Como se postula a democracia substancial em nível interno, não há outro caminho senão buscá-la em nível internacional. Estranha e inadmissivelmente, a democracia pregada pelos Estados no âmbito de seu interior é lamentavelmente ignorada no âmbito das relações internacionais, onde impera a "lei do mais forte", seja econômica ou militarmente. A conjugação de ambos os fatores e interesses pode ser catastrófica, como bem demonstra a possibilidade de o verdadeiro interesse ter sido o petróleo, ainda abundante na Região.

Mais que uma revisão do Direito de Ingerência enquanto instituto e prática de Direito Internacional restringidor da soberania interna dos Estados, na verdade o que se conclui (e se busca) é a democratização da Organização das Nações Unidas.

Tudo certamente passa pela reformulação da ONU e até da Carta das Nações Unidas.
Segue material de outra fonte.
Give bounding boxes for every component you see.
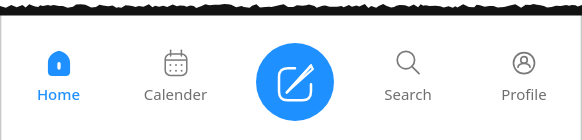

Dito de outra maneira, diante da necessidade de democracia nas relações internacionais antes referida, se a valorização da política é um caminho para a solução de algumas das crises do Estado em seu nível interno, certamente também deve sê-lo no âmbito internacional. Fora dela não há solução! Pode até parecer utopia, mas não há outro jeito de alcançar a paz e apostar no sonhado futuro para a humanidade.

Revista Consultor Jurídico, 8 de setembro de 2003.